Michelle Bonner had informal custody of the children and was thought to be living with a friend in Mount Vernon, police said. Clifford Bonner was unemployed with no known address. Police said he possibly lived in his vehicle and frequented Yonkers, Mount Vernon, Somers and Brewster.
At the Bonners' former address, 129 Linden St. in Yonkers, one neighbor said the family did not appear to have problems.
"I'm very surprised at what happened. They lived here a long time and it didn't look like anything was wrong," said resident Blanca Salazar. "But he did always look angry. If you said 'Hello,' he wouldn't answer. He wouldn't talk to anyone."

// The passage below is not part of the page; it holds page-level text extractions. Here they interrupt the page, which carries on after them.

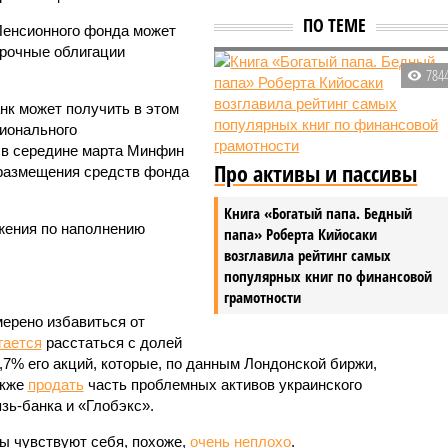
ПО ТЕМЕ
Пенсионного фонда может
срочные облигации
784
нк может получить в этом
ционального
, в середине марта Минфин
Про активы и пассивы
 размещения средств фонда
Книга «Богатый папа. Бедный
жения по наполнению
папа» Роберта Кийосаки
возглавила рейтинг самых
популярных книг по финансовой
грамотности
ерено избавиться от
гается
расстаться с долей
7% его акций, которые, по данным Лондонской биржи,
акже
продать
часть проблемных активов украинского
зь-банка и «Глобэкс».
вы чувствуют себя, похоже,
очень неплохо
.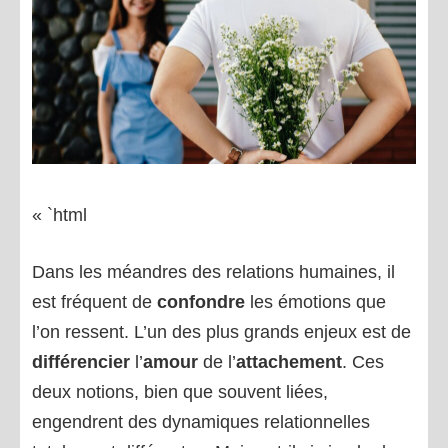
« `html
Dans les méandres des relations humaines, il
est fréquent de
confondre
les émotions que
l’on ressent. L’un des plus grands enjeux est de
différencier
l’
amour
de l’
attachement
. Ces
deux notions, bien que souvent liées,
engendrent des dynamiques relationnelles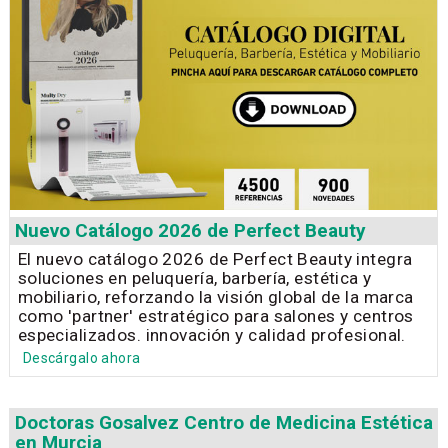
Nuevo Catálogo 2026 de Perfect Beauty
El nuevo catálogo 2026 de Perfect Beauty integra
soluciones en peluquería, barbería, estética y
mobiliario, reforzando la visión global de la marca
como 'partner' estratégico para salones y centros
especializados. innovación y calidad profesional.
Descárgalo ahora
Doctoras Gosalvez Centro de Medicina Estética
en Murcia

Yesenia Herrera, 23, an insurance verifier who has lived at 129 Linden St. for six years, said she did not speak much with the Bonners. She said she thought the family moved out of the building in 2003.
"He didn't speak with anybody," she said.

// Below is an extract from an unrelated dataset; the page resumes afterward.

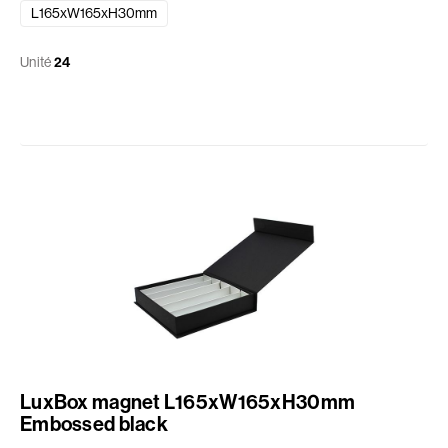
L165xW165xH30mm
Unité
24
LuxBox magnet L165xW165xH30mm
Embossed black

Herrera added that on occasion she would overhear the couple arguing, but didn't remember any serious escalations.
"In fact, you couldn't really tell that there were problems. The only thing is that they were very serious," Herrera said.
One of the Bonners' neighbors at 25 Saratoga Ave. in Yonkers, their last address together, had a very different recollection.
"The guy was off his rocker," said Ernesto Decoteau, 65, who identified himself as a retired New York City police officer.
Decoteau said that Clifford Bonner lived on the third floor of the building for about a year, until a July 6 fire in the apartment that fire officials ruled an arson.
Shortly before the fire, Bonner was despondent because he had lost his job as a carter and separated from his wife, Decoteau said.
"You could hear them fighting. They were very loud. Everyone in the building complained to one another," said Decoteau, adding that he did not remember the police ever coming to the building in response to the Bonners' disputes.
Decoteau also said that at other times the couple seemed happy.
Nonetheless, Decoteau said, he heard Bonner threaten to use violence, though initially he did not take the threat seriously.
"He had a grievance with the landlord, and he said he would damage the apartment if he had to leave, but people talk. I didn't think he would go that far," said Decoteau, referring to an arrest warrant for Bonner in connection with the fire at the six-family house.
On the day of the fire, authorities said empty gasoline cans were found in the third-floor apartment of a man who was being evicted.
Bonner also was charged with a Pelham assault in 1999. He was accused of dragging a 51-year-old Mount Vernon man from a car and beating him with a nightstick in a 1996 road-rage incident on Wolfs Lane. The victim was treated at Sound Shore Medical Center and released.
Police lost track of Bonner, who had sold the Volkswagen Rabbit that he was seen driving away from that attack.
Pelham police periodically checked driver registration records and found Bonner when his wife registered a car using her married name and the couple's 129 Linden St. address, where he was arrested two years and four months after the road-rage attack. The disposition of the first-degree assault charge was unavailable.
In 1993, Bonner was arrested by Carmel police on an Army desertion charge. He was released to the custody of military police from Fort Hamilton, N.Y.